- Opening Delimiter -

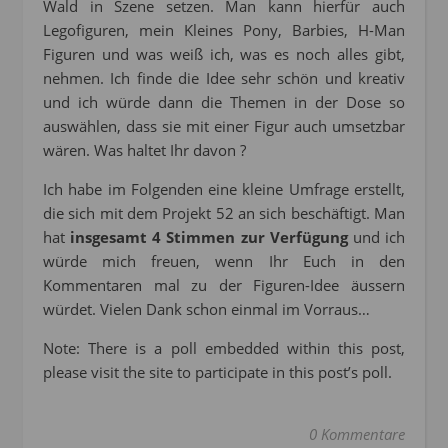
Wald in Szene setzen. Man kann hierfür auch
Legofiguren, mein Kleines Pony, Barbies, H-Man
Figuren und was weiß ich, was es noch alles gibt,
nehmen. Ich finde die Idee sehr schön und kreativ
und ich würde dann die Themen in der Dose so
auswählen, dass sie mit einer Figur auch umsetzbar
wären. Was haltet Ihr davon ?
Ich habe im Folgenden eine kleine Umfrage erstellt,
die sich mit dem Projekt 52 an sich beschäftigt. Man
hat
insgesamt 4 Stimmen zur Verfügung
und ich
würde mich freuen, wenn Ihr Euch in den
Kommentaren mal zu der Figuren-Idee äussern
würdet. Vielen Dank schon einmal im Vorraus…
Note: There is a poll embedded within this post,
please visit the site to participate in this post’s poll.
0 Kommentare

- Closing Delimiter -

**Brief:** Could you return each entry word for word, with the images omitted?

**Response below:**
Wald in Szene setzen. Man kann hierfür auch
Legofiguren, mein Kleines Pony, Barbies, H-Man
Figuren und was weiß ich, was es noch alles gibt,
nehmen. Ich finde die Idee sehr schön und kreativ
und ich würde dann die Themen in der Dose so
auswählen, dass sie mit einer Figur auch umsetzbar
wären. Was haltet Ihr davon ?
Ich habe im Folgenden eine kleine Umfrage erstellt,
die sich mit dem Projekt 52 an sich beschäftigt. Man
hat
insgesamt 4 Stimmen zur Verfügung
und ich
würde mich freuen, wenn Ihr Euch in den
Kommentaren mal zu der Figuren-Idee äussern
würdet. Vielen Dank schon einmal im Vorraus…
Note: There is a poll embedded within this post,
please visit the site to participate in this post’s poll.
0 Kommentare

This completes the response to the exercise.